Business travel will lag, possibly for years
Kong said, “The business segment is far more challenged. I think unless there’s a vaccine that’s proven, big conventions will take years to recover probably, because of social-distancing requirements…”
Meanwhile, Barr noted that while IHG was still seeing some business activity, it remains at a very low level, and “it is principally drive… [people are] less comfortable getting on a plane today…”
Until air traffic returns to levels closer to what we saw in 2019, hotels will likely see fewer business travelers. And, with so many people having adjusted to remote working and major offices indicating that they will never reopen their office space, it stands to reason that business travel will remain lower — perhaps significantly so — for quite some time.
It’s not a foregone conclusion, though, and as Hyatt’s Hoplamazian noted, in countries like China and South Korea, which have developed robust testing and contact-tracing systems, businesses have begun to wade back into the domestic travel market.
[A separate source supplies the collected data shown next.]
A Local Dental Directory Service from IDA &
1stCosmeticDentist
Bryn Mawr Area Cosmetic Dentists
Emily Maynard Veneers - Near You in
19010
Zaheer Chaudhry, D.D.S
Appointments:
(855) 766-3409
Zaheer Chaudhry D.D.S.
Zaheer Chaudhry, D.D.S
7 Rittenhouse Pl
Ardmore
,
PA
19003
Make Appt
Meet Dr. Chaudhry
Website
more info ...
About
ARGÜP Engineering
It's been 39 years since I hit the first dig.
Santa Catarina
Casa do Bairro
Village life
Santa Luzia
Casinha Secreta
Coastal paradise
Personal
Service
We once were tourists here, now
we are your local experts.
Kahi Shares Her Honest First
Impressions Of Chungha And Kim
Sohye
Hyatt has seen its properties across mainland China cross the 40% occupancy mark.
Hotels aren’t going to reinvent the wheel
Hilton’s Nassetta said while there’s going to be a long road to a complete recovery, “When we wake up in, call it three years, the business will look a lot like it did three or four months ago.”
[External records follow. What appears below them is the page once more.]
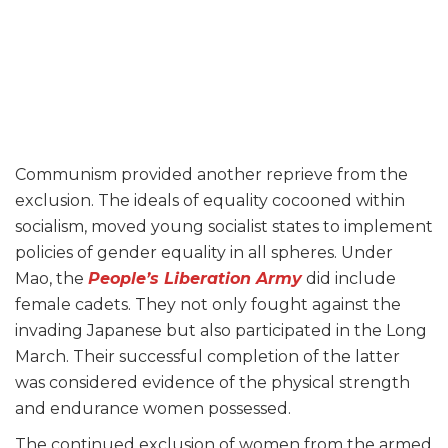
Communism provided another reprieve from the
exclusion. The ideals of equality cocooned within
socialism, moved young socialist states to implement
policies of gender equality in all spheres. Under
Mao, the
People’s Liberation Army
did include
female cadets. They not only fought against the
invading Japanese but also participated in the Long
March. Their successful completion of the latter
was considered evidence of the physical strength
and endurance women possessed.
The continued exclusion of women from the armed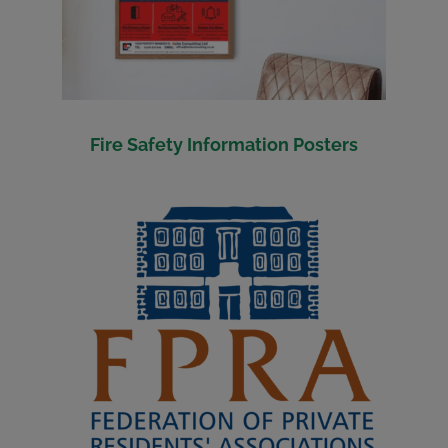
Fire Safety Information Posters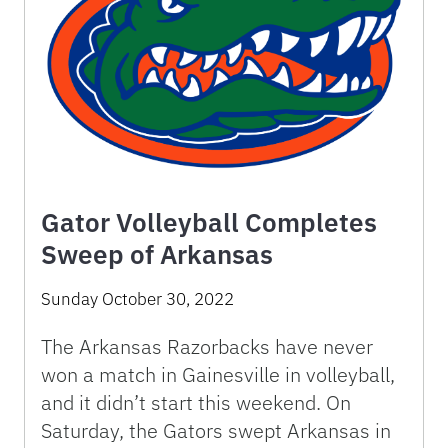
Gator Volleyball Completes
Sweep of Arkansas
Sunday October 30, 2022
The Arkansas Razorbacks have never
won a match in Gainesville in volleyball,
and it didn’t start this weekend. On
Saturday, the Gators swept Arkansas in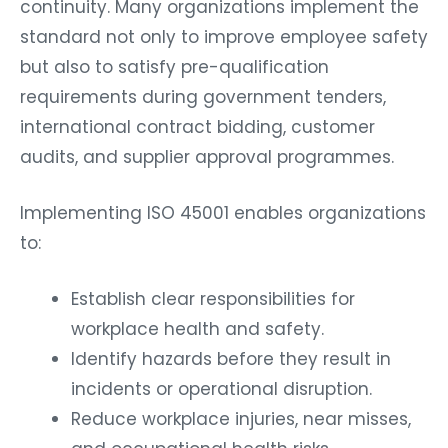
continuity. Many organizations implement the
standard not only to improve employee safety
but also to satisfy pre-qualification
requirements during government tenders,
international contract bidding, customer
audits, and supplier approval programmes.
Implementing ISO 45001 enables organizations
to:
Establish clear responsibilities for
workplace health and safety.
Identify hazards before they result in
incidents or operational disruption.
Reduce workplace injuries, near misses,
He acknowledged that there will indeed be changes in the industry, and predicts that there will be less individual brands in existence, but believes that now is the time for these companies to look inward, improving on things that boost the customer experience and eliminating things that don’t.
His advice for his company is to have a “steady hand on the wheel, don’t jerk the wheel right and left … the reality is things will return to a sense of normalcy.”
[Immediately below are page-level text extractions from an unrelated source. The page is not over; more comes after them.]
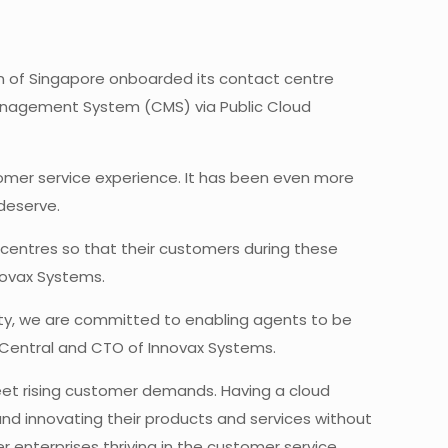
n of Singapore onboarded its contact centre
Management System (CMS) via Public Cloud
stomer service experience. It has been even more
 deserve.
t centres so that their customers during these
nnovax Systems.
ity, we are committed to enabling agents to be
sCentral and CTO of Innovax Systems.
eet rising customer demands. Having a cloud
nd innovating their products and services without
 enterprises thriving in the customer service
The recovery will be piecemeal and come to different segments of the business and locations around the world at different times. When the industry does recover fully, travelers may not be in for a much different experience than what was provided in late-2019 and early 2020.
Barr agreed with Nassetta, saying that he’s asking his team to “not overreact for the long term, but [plan] for what’s happening today. Let’s do what we need to do in the short term to give customers a sense of safety and security for traveling.”
He went on to say that he does not think it’s necessary to make radical changes to IHG’s brand portfolio, the overall customer experience or design of specific hotels. But, he does believe that it’s a time to make adjustments to “sharpen” its brands and keep them evolving to meet the needs of today’s hotel guests.
For those who fear that a hotel stay may be unrecognizable after the pandemic subsides, take solace in Barr saying, “I think [hotels] will look more like [they did] four months ago in a couple of years time than look radically different.”
The hotel industry is facing the toughest challenge in its history. And after several months of consistently horrible news, we’re starting to see the signs of a long recovery.
We’re seeing several trends solidify, like the relative strength of the domestic leisure market and destinations that are accessible by car.
There’s no doubt this recovery is going to take several years but for those lamenting the end of the hotel as we know it, your fears may be misplaced. We could emerge with a hotel industry that looks similar to the one that we came to know before this crisis — but possibly with fewer brands vying for your business.